Wednesday, August 27, 2008

so-pines

Your friends can tell you that you are being played but in the back of your mind you secretly hold tightly to the idea that maybe if you just give it time… Well in my short time in Southern Pines I have been successfully played by a cute 32 year old woman. She is a lot of what I want and only a little of what I fear I don’t want; but none the less, I have pursued and dealt with rejection and a hesitant acceptance, only to find that it has been conditional. She is using me for some type of social interaction, or just for conversation, or maybe she does like me and just hasn’t realized it. But that is the very notion that continues to allow her to play me. She has already made up her mind. She has already in her mind moved forward but allows this farce to continue as long as it doesn’t interrupt her schedule. Damn do my failures continue to haunt me. The failures of Colorado opened the door to a new way to live that would have I assume, allowed me to live within the normalcy of humanity. That I would be able to feel love and passion and true concern for others. Well I now can, and I do not like the feeling. I do not enjoy the constant needs that it inspires within me. I am wasting space and time on a dead end. The only sad thing is I feel comfortable around the girl, I feel content, I feel that I could give the relationship a chance, and here I am constantly reminded that she will not even think about it. Ah fuck it, I do not have time for this shit and I will move on, I will hopefully regain my composure. I will regain the initiative and move forward or in this case backwards toward what I used to hold has my shining shield in the face of all odds. I must rebuild the walls that have been torn down over the course of time.

1 comment:

Anonymous said...

Reading your other posts particularly the ones categorized under ‘girls’ reminds me of a line in a movie I just saw… You don’t find love, it finds you. And the character went on to explain that it finds you when you are ready, so it’s not a matter of finding the right type of person but rather the person who you are with at THAT time becomes your love.

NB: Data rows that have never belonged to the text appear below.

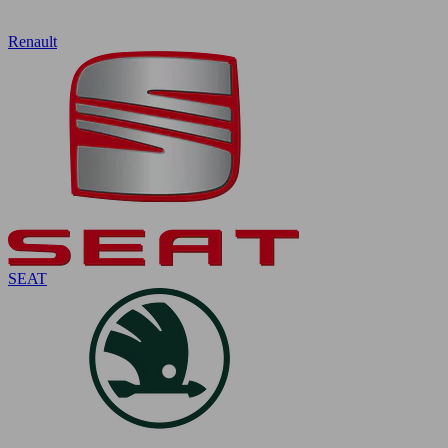
Renault
SEAT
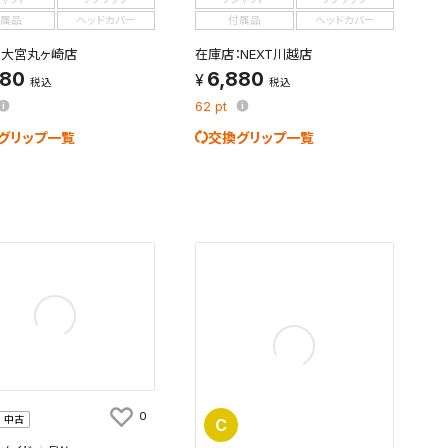
属品
ヘッドカバー
付属品
ヘッドカバー
：大宮丸ヶ崎店
在庫店：NEXT川越店
880
6,880
税込
税込
62
pt
グリップ一覧
交換グリップ一覧
0
中古
C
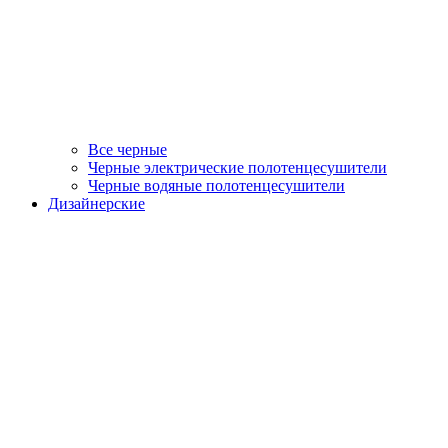
Все черные
Черные электрические полотенцесушители
Черные водяные полотенцесушители
Дизайнерские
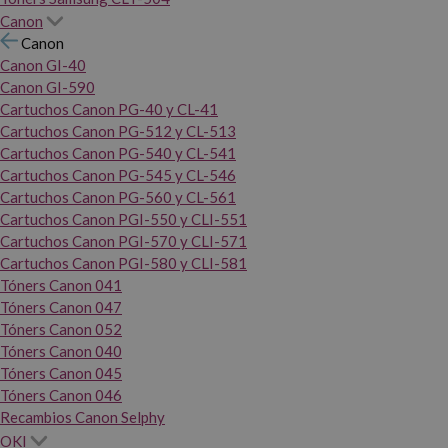
Canon
Canon
Canon GI-40
Canon GI-590
Cartuchos Canon PG-40 y CL-41
Cartuchos Canon PG-512 y CL-513
Cartuchos Canon PG-540 y CL-541
Cartuchos Canon PG-545 y CL-546
Cartuchos Canon PG-560 y CL-561
Cartuchos Canon PGI-550 y CLI-551
Cartuchos Canon PGI-570 y CLI-571
Cartuchos Canon PGI-580 y CLI-581
Tóners Canon 041
Tóners Canon 047
Tóners Canon 052
Tóners Canon 040
Tóners Canon 045
Tóners Canon 046
Recambios Canon Selphy
OKI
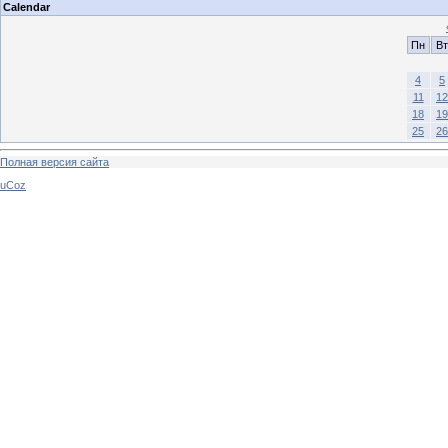
Calendar
Пн
Вт
4
5
11
12
18
19
25
26
Полная версия сайта
uCoz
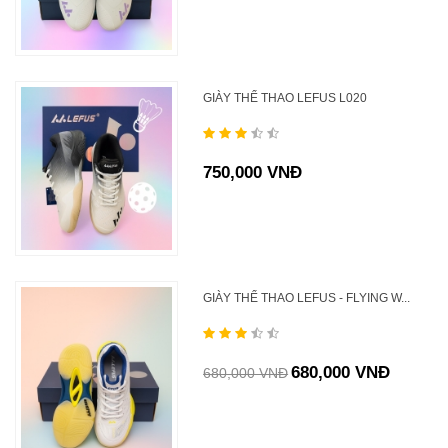
GIÀY THỂ THAO LEFUS L020
750,000 VNĐ
GIÀY THỂ THAO LEFUS - FLYING W...
680,000 VNĐ
680,000 VNĐ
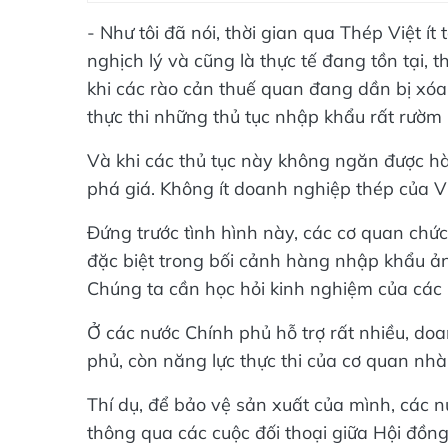
- Như tôi đã nói, thời gian qua Thép Việt ít
nghịch lý và cũng là thực tế đang tồn tại, t
khi các rào cản thuế quan đang dần bị xóa 
thực thi những thủ tục nhập khẩu rất rườm 
Và khi các thủ tục này không ngăn được h
phá giá. Không ít doanh nghiệp thép của V
Đứng trước tình hình này, các cơ quan chứ
đặc biệt trong bối cảnh hàng nhập khẩu ả
Chúng ta cần học hỏi kinh nghiệm của các n
Ở các nước Chính phủ hỗ trợ rất nhiều, doa
phủ, còn năng lực thực thi của cơ quan nhà
Thí dụ, để bảo vệ sản xuất của mình, các 
thông qua các cuộc đối thoại giữa Hội đồ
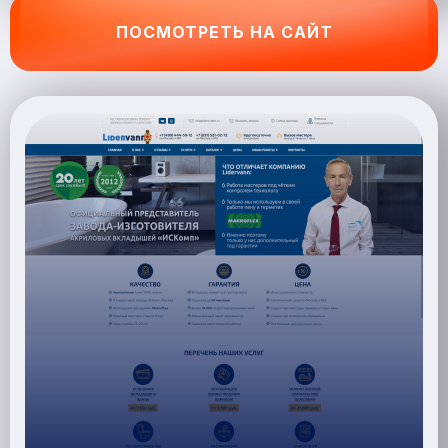
ПОСМОТРЕТЬ НА САЙТ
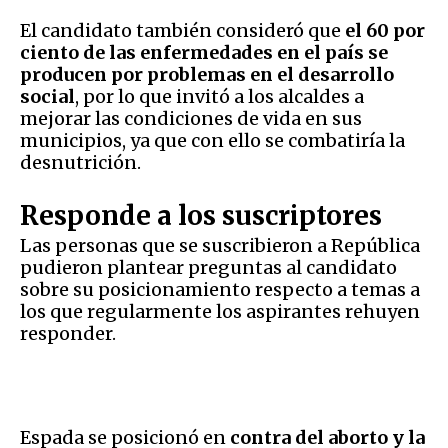
El candidato también consideró que
el 60 por
ciento de las enfermedades en el país se
producen por problemas en el desarrollo
social
, por lo que invitó a los alcaldes a
mejorar las condiciones de vida en sus
municipios, ya que con ello se combatiría la
desnutrición.
Responde a los suscriptores
Las personas que se suscribieron a República
pudieron plantear preguntas al candidato
sobre su posicionamiento respecto a temas a
los que regularmente los aspirantes rehuyen
responder.
Espada se posicionó en
contra del aborto y la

I think that statement holds water but I have not witnessed it firsthand. I have had moments where I thought I found love, but looking back I realize it was only a small part in the larger picture that forms my life. A realization that God has a plan for me, and everyone I encounter and every moment has a reason, some more significant than others.

But why does opening our hearts sometimes cover the red flags waving in our face?
I think as the movie was trying to say, when two people are together at THAT moment, you won’t be misled. You’re on the right track, and So.Pines girl may just be a stepping stone to greatness.